The main options for geological storage of CO2 in Germany are depleted oil and natural gas storage sites and deep saline sandstone layers (aquifers). Other options, such as storing CO2 in coal strata or caverns, are not currently being discussed to any significant degree (Geotechnologies Science Report, 2009).

The use of any potential storage formation involves the following prerequisites:

  • sufficient storage capacity (absorption capacity)
  • presence of a geological barrier (cap rock) that will securely seal the reservoir over a long period of time and remain stable even under increased pressure
  • predictable interactions between the CO2 and the reservoir that do not hinder the storage process


Storage capacity is defined by the size of the storage reservoir, geographic distribution, porosity and permeability. High porosity means that the rock contains a high proportion of pores relative to its overall volume, and permeability measures the ability of such porous rocks to conduct a liquid.
Another important factor is the density of the CO2, which is defined by the pressure and temperature conditions within the storage formation and by the purity of the CO2. Since CO2 has a lower density than the water in the pores, it starts to move upward after being injected. Thus the most important requirement for storage is a layer of barrier rock, for instance salt or clay, that acts as a seal. The shape of the storage formation and the cap rock determines the maximum permissible storage pressures. Anticlinal formations (arches) are advantageous for storage because they can be used as natural traps where the CO2 collects, as if under a bell.

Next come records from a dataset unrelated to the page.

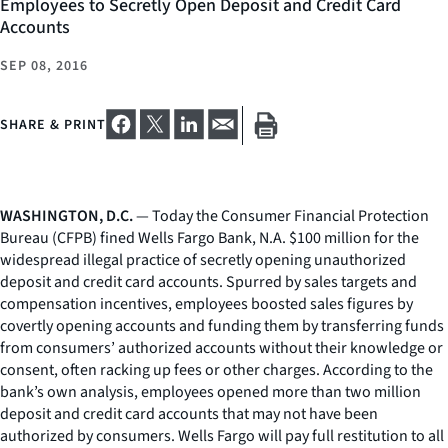
Employees to Secretly Open Deposit and Credit Card
Accounts
SEP 08, 2016
SHARE & PRINT
WASHINGTON, D.C.
— Today the Consumer Financial Protection
Bureau (CFPB) fined Wells Fargo Bank, N.A. $100 million for the
widespread illegal practice of secretly opening unauthorized
deposit and credit card accounts. Spurred by sales targets and
compensation incentives, employees boosted sales figures by
covertly opening accounts and funding them by transferring funds
from consumers’ authorized accounts without their knowledge or
consent, often racking up fees or other charges. According to the
bank’s own analysis, employees opened more than two million
deposit and credit card accounts that may not have been
authorized by consumers. Wells Fargo will pay full restitution to all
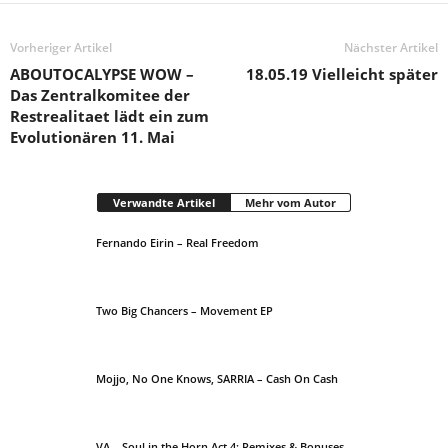
Vorheriger Artikel
Nächster Artikel
ABOUTOCALYPSE WOW –
18.05.19 Vielleicht später
Das Zentralkomitee der
Restrealitaet lädt ein zum
Evolutionären 11. Mai
Verwandte Artikel
Mehr vom Autor
Fernando Eirin – Real Freedom
Two Big Chancers – Movement EP
Mojjo, No One Knows, SARRIA – Cash On Cash
VA – Soul in the Horn Act 4: Remixes & Bonuses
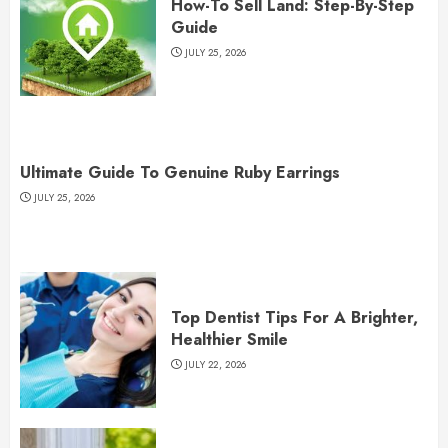
How-To Sell Land: Step-By-Step
Guide
JULY 25, 2026
Ultimate Guide To Genuine Ruby Earrings
JULY 25, 2026
Top Dentist Tips For A Brighter,
Healthier Smile
JULY 22, 2026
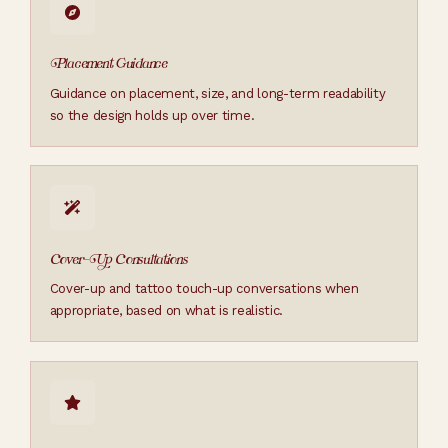
Placement Guidance
Guidance on placement, size, and long-term readability
so the design holds up over time.
Cover-Up Consultations
Cover-up and tattoo touch-up conversations when
appropriate, based on what is realistic.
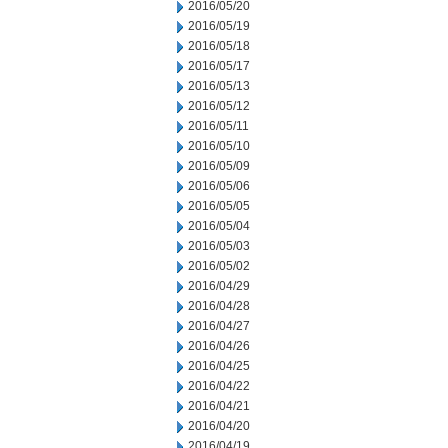
2016/05/20
2016/05/19
2016/05/18
2016/05/17
2016/05/13
2016/05/12
2016/05/11
2016/05/10
2016/05/09
2016/05/06
2016/05/05
2016/05/04
2016/05/03
2016/05/02
2016/04/29
2016/04/28
2016/04/27
2016/04/26
2016/04/25
2016/04/22
2016/04/21
2016/04/20
2016/04/19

Schematic of large CO2 sources and potential CO2 storage reservoirs in Germany

The injected CO2 displaces some of the formation water that is present in the rock. It also interacts with the various materials in the reservoir (liquids, gases and rock).
New mineral formations, binding the CO2 in small pores and dissolving the CO2 in the existing saline formation water all create possible retention mechanisms that can bind the CO2 in the long term.


Above all, it is important to know where and to what extent there are appropriate storage capacities, and where natural or anthropogenic disruptions (e.g. drilling) must be taken into consideration. To this end, the Bundesanstalt für Geowissenschaften und Rohstoffe (German Federal Institute for Geosciences and Natural Resources, BGR) founded an initiative in 2008 in close cooperation with the official state geological services (Catalogue of Storage Capacities in Germany).
By far the greatest potential for deep geological CO2 storage in Germany is in the North German Plain (see ill. at right). Reaching across all of northern Germany, it is extremely significant for the geotechnical and energetic use of the deeper underground level (Geotechnologies Science Report, 2009).